ABOUT THIS TASK:
State how many lines of the entries hold the string "worden", and nothing more.

Dataset excerpts
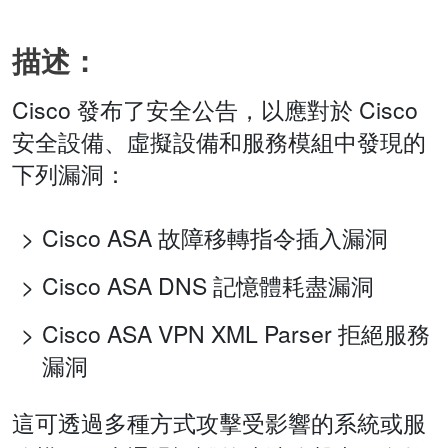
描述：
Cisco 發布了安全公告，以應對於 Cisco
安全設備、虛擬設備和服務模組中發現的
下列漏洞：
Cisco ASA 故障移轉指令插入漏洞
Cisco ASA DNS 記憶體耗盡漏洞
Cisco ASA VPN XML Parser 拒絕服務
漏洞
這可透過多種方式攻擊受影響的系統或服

...

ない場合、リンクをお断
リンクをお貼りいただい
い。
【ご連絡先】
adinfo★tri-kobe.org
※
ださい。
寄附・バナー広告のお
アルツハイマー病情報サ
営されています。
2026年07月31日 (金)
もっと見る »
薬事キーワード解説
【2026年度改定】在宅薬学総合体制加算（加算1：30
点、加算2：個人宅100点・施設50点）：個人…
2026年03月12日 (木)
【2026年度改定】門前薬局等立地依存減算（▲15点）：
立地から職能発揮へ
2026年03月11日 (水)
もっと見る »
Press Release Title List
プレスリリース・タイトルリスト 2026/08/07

---

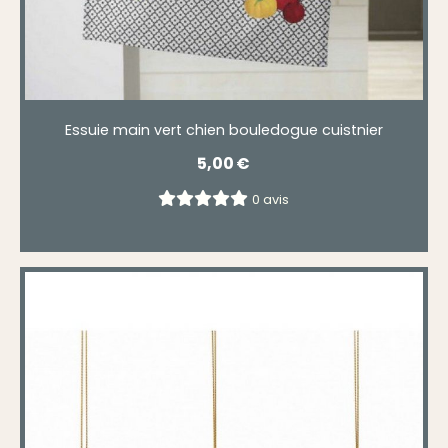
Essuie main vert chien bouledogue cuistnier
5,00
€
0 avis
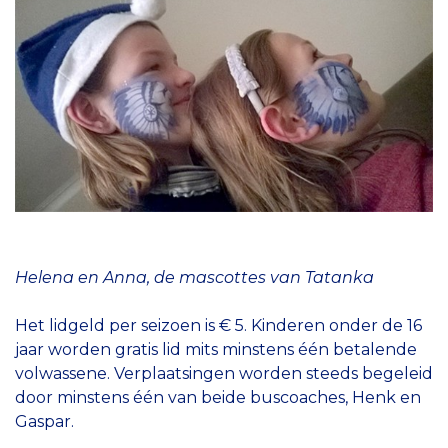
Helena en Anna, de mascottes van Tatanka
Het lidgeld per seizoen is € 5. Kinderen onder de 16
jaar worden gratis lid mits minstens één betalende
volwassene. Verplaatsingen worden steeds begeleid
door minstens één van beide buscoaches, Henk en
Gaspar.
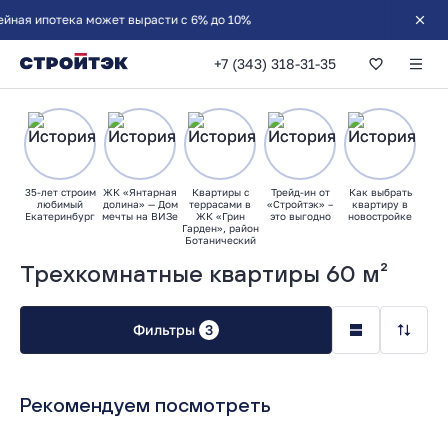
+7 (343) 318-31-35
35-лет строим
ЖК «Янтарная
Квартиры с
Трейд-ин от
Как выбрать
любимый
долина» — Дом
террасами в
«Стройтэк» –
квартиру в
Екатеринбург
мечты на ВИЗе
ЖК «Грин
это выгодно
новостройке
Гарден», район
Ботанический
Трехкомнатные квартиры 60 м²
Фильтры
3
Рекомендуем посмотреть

ANSWER TO THIS TASK:
2